The Forest Of Old Enchantment

A poem by Madison Julius Cawein

Squaw-Berry, bramble, Solomon's-seal,
And rattlesnake-weed make wild the place:
You seem to feel that a Faun will steal
Or leap before your face. . . .
Is that the reel of a Satyr's heel,
Or the brook in its headlong race?
Yellow puccoon and the blue-eyed grass,
And briars a riot of bloom:
And now from the mass of that sassafras
What is it shakes perfume?
A Nymph, who has for her looking-glass
That pool in the mossy gloom?
Mile on mile of the trees and vines,
And rock and fern and root:
What is it pines where the wild-grape twines?

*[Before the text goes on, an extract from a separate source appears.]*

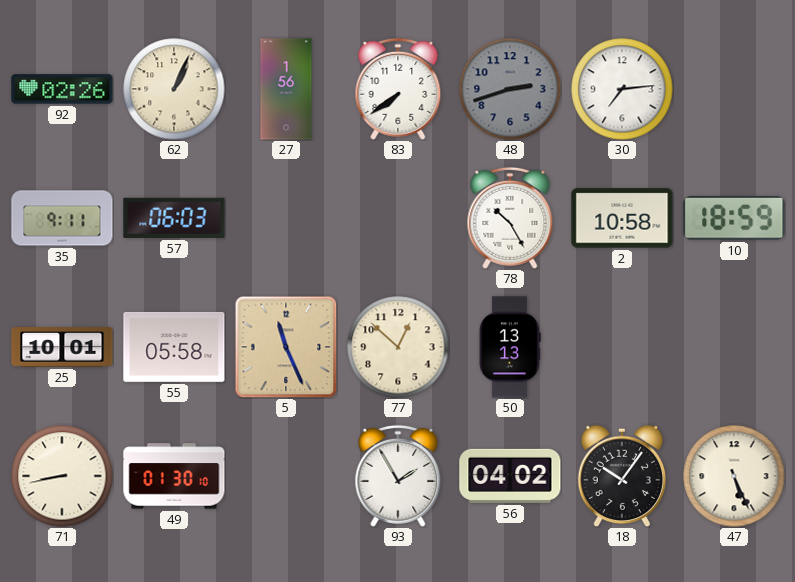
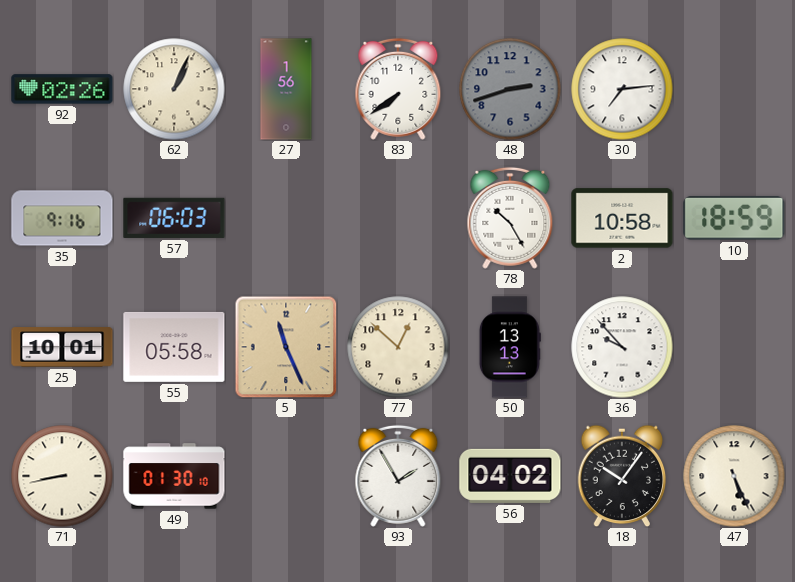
35: 9:11 -> 9:16
36: none -> 9:53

A dove? or Pan's own flute?
And there! what shines into rosy lines?
A flower? or Dryad's foot?
White-plantain, bluet, and, golden-clear,
The crowfoot's earth-bound star:
Now what draws near to the spirit ear?
A god? or a sunbeam-bar?
And what do we hear with a sense of fear?
Diana? or winds afar?
If we but thought as the old Greeks thought,
And knew what the ancients knew,
Then Beauty sought of the soul were caught
And breathed into being too:
And' out of naught were the real wrought,
And the dream of the world made true.